*Published on Aug. 5, 2020*
BURLINGTON, Massachusetts—Northeastern’s Life Science Testing Center, a brand new, state-of-the-art laboratory built to support the university’s testing protocols in the fall, has received state and federal certifications to conduct the complex molecular diagnostic tests that can determine whether someone has been infected with the coronavirus that causes COVID-19.
The new laboratory is now ready to play a key role in the university’s plan to move ahead with its reopening and promote the safety of the Boston campus and its surrounding communities by supporting the testing of students, faculty, and staff in the fall.
With cutting-edge laboratory equipment to analyze the complex tests that determine whether someone has contracted the coronavirus—and a growing team of medical, clinical, and other laboratory technicians with specialized training—the new facilities are designed to process up to 5,000 samples a day, and turn around results within 36 hours.

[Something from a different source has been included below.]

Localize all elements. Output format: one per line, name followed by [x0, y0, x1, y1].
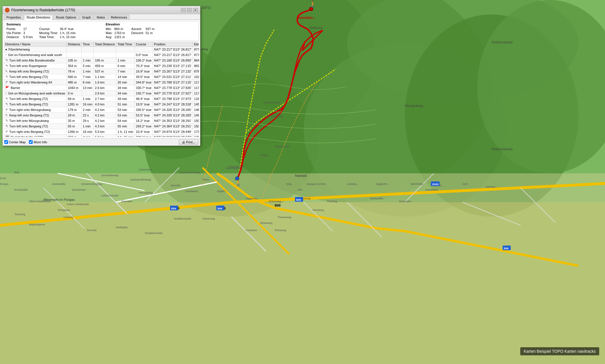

The lab, located on Northeastern’s Innovation Campus in Burlington, Massachusetts, is expected to begin small-scale sample processing of coronavirus tests from the Boston campus as early as Monday, Aug. 10, and will be running seven days a week and 12 hours a day to support the university’s testing protocols in the fall, said Jared Auclair, an associate teaching professor of biotechnology and lead of the new testing center.
In recent days, the lab has been inspected by the Massachusetts Department of Public Health, and acquired Clinical Laboratory Improvement Amendments certification to conduct diagnostic tests on samples from people that can determine whether someone has been infected with SARS-CoV-2.
“Five thousand tests per day is a high volume, a lot compared to what other facilities can do,” Auclair said. “The university is committed to keeping the entire community safe and to investing in the resources needed to do that, which include spinning up our own testing facility.”
The process of setting up a lab with specialized scientists who can run complex protocols and instrumentation such as those needed for testing during the COVID-19 pandemic can generally take between 12 and 18 months.
Northeastern built its Life Science Testing Center, and acquired the licensing necessary to conduct diagnostic testing for the coronavirus, in a matter of eight weeks.
“It was all hands on deck, a complete effort by the university and all of our employees to execute that mission to help support us and get us licensed in a rapid time,” Auclair said. “It was a process in which the entire university came together to function as a whole.”
The facilities include specialized equipment to conduct polymerase chain reactions, often referred to as the gold standard in coronavirus testing.
That method tests for the presence of the specific genetic material found in SARS-CoV-2, and can enable more precise testing results if combined with the university’s guidelines that will test students coming back for the fall three times within a period of five days upon their arrival at the Boston campus.
The Life Science Testing Center can help the university conduct the amount of testing needed to reduce the spread of the coronavirus by people who are infected but have no symptoms of sickness, either because they will never develop them, or because they are in an early stage of infection.
“Within about one or two days, we should be able to detect the presence of the virus in somebody who is infected even if they don’t have symptoms,” Auclair said, “so that we can make sure that the campus stays safe in terms of getting ahead of any potential outbreaks.”
To promote the health of Northeastern and its surrounding communities, the university is requiring all students to be tested as soon as they arrive on campus, to immediately enter quarantine, and to get tested two subsequent times after their arrival—on the third and fifth days after the initial test.
The new testing center is designed to analyze these tests rapidly with three diagnostic testing lines, Auclair said.
It includes an area of 1,000 square feet separated into three stations to receive samples sent from the Boston campus, where lab staff will scan the information from each sample. After that, lab personnel will pass the samples into a separate area within the lab where other scientists will use robotic machines to get the samples ready to undergo analysis.
The primary mission of the new testing center is to help Northeastern open and function safely in the fall, Auclair said. But it also provides new opportunities for researchers to build new academic programs and research collaborations they didn’t have access to before.
“The technologies we have at the Biopharmaceutical Analysis Training Laboratory will allow us to hopefully in the future dig into a really deeper understanding of what might be happening in the virological sense,” said Auclair, referring to the laboratory he runs, which focuses on analysis of new drugs. “It opens a huge number of doors for new research projects, clinical studies, and validation of diagnostics.”